Can I help,you dial? I will be glad to be your enabler!


----------



## Norma B. (Oct 15, 2012)

:shock: :shock: :shock: I don't know what happened. I blanked out for a few minutes and the next thing I knew I got this e-mail saying my order had been received and is being processed. I know you all really REALLY tried to help, but what can I say. I've been weak all my life.

It's a lovely dove gray on the warm side. Yarn Paradise [[email protected]]; on behalf of; Yarn Paradise [[email protected]]

The sweater dress should I ever get to it can be seen here: http://shop.pickles.no/en/products/patterns-only/baggy-wave-sweater-sm-lxl.html

Thank you one and all for your immoral support and lack of discouragement. I'll include the name of each of you who tried so hard in my yarn will for whatever is left at my demise to be distributed equally among you in my effort to see that each one of you may enjoy/suffer as I have. :wink:

Now I must go start knitting!


----------



## Uyvonne (Dec 18, 2011)

I don't think supporting your hobby is a weakness. Be thankful that you have the funds and enjoy!


----------



## bobctwn65 (Jul 27, 2012)

Norma B. said:


> OMG please help! You've got to be my 12-step program for yarnaholicism. Yarn Paradise has a closeout deal on 82% Superkid Mohair/18% Poly in MY colors and MY yarn size, eight 109 yard balls for $11.99. I feel myself slipping----I don't know if I can hold on. Is there a 911YARN number I can call? My fingers are twitching, I'm sweating, it's getting harder to breathe. Agggggghhhhhhh :-o


 I am no help i am excitedly awaiting my order on monday...64 skiens of yarn averaged out at 1.59 a skien including shipping,I too need help..I am definately a yarnaholic..


----------



## Montana Gramma (Dec 19, 2012)

Norma B. said:


> :shock: :shock: :shock: I don't know what happened. I blanked out for a few minutes and the next thing I knew I got this e-mail saying my order had been received and is being processed. I know you all really REALLY tried to help, but what can I say. I've been weak all my life.
> 
> It's a lovely dove gray on the warm side. Yarn Paradise [[email protected]]; on behalf of; Yarn Paradise [[email protected]]
> 
> ...


Durango is not that far from Denver, perhaps when I am down again we can get together and do some more damage/creating!


----------



## Norma B. (Oct 15, 2012)

bobctwn65 said:


> I am no help i am excitedly awaiting my order on monday...64 skiens of yarn averaged out at 1.59 a skien including shipping,I too need help..I am definately a yarnaholic..

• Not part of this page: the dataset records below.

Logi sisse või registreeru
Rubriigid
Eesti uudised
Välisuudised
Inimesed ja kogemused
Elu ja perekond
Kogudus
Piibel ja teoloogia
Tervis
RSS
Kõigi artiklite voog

Ooooohhhhh! Can I help open it? Can I? Can I? (See, I can even get vicarious pleasure out of someone else's vice. Is that sick or what.)


----------



## Norma B. (Oct 15, 2012)

Montana Gramma said:


> Durango is not that far from Denver, perhaps when I am down again we can get together and do some more damage/creating!

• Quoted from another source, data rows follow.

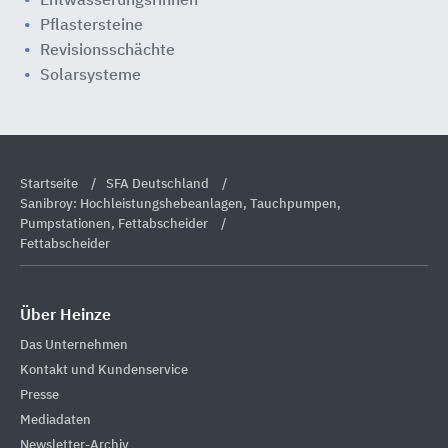
Entwässerungsrinnen
Pflastersteine
Revisionsschächte
Solarsysteme
Startseite
SFA Deutschland
Sanibroy: Hochleistungshebeanlagen, Tauchpumpen,
Pumpstationen, Fettabscheider
Fettabscheider
Über Heinze
Das Unternehmen
Kontakt und Kundenservice
Presse
Mediadaten
Newsletter-Archiv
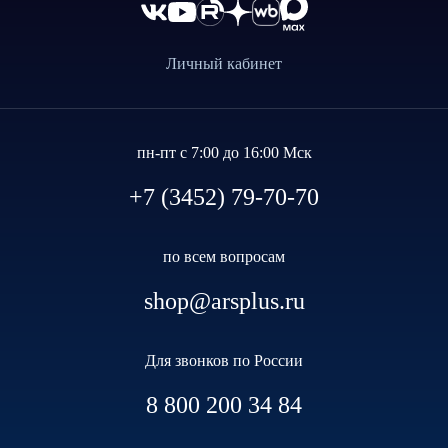
Личный кабинет
пн-пт с 7:00 до 16:00 Мск
+7 (3452) 79-70-70
по всем вопросам
shop@arsplus.ru
Для звонков по России
8 800 200 34 84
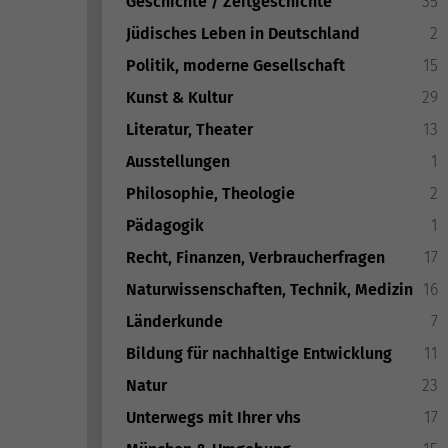
Geschichte / Zeitgeschichte
35
Jüdisches Leben in Deutschland
2
Politik, moderne Gesellschaft
15
Kunst & Kultur
29
Literatur, Theater
13
Ausstellungen
1
Philosophie, Theologie
2
Pädagogik
1
Recht, Finanzen, Verbraucherfragen
17
Naturwissenschaften, Technik, Medizin
16
Länderkunde
7
Bildung für nachhaltige Entwicklung
11
Natur
23
Unterwegs mit Ihrer vhs
17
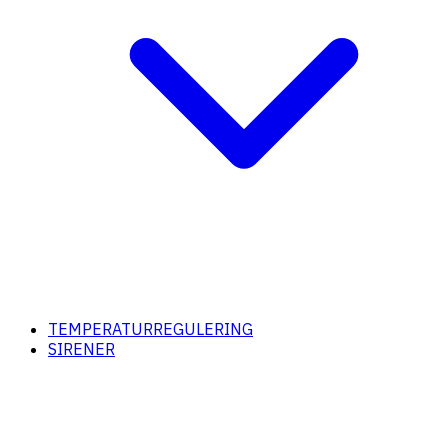
TEMPERATURREGULERING
SIRENER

Please let me know! I'd love to meet you. There's a nice little yarn shop here---a tad too pricey for me but they do have wonderful yarns and goodies. We could at least look and drool together.


----------



## Casey47 (Feb 5, 2014)

If you don't buy it you will regret it more than if you do buy it so to save yourself more stress later on you should just order it.


----------



## Mitzi (May 8, 2011)

Oh, looked at the dress pattern, love it! Let us see a photo when you get it done. I can already tell it's going to be beautiful on you!


----------



## SGMMontgomery (Mar 23, 2014)

Jodie78 said:


> Call me immediately! I will be your sponsor or....I can take all the yarn off your hands so you don't have to deal with any remorse. . .jo


LOLOL


----------



## quiltdaze37 (Nov 16, 2013)

Ohhhh Lord!!! Please forgive me for my yarn c loset full of sock yarn!!!!!


----------



## Norma B. (Oct 15, 2012)

quiltdaze37 said:


> Ohhhh Lord!!! Please forgive me for my yarn c loset full of sock yarn!!!!!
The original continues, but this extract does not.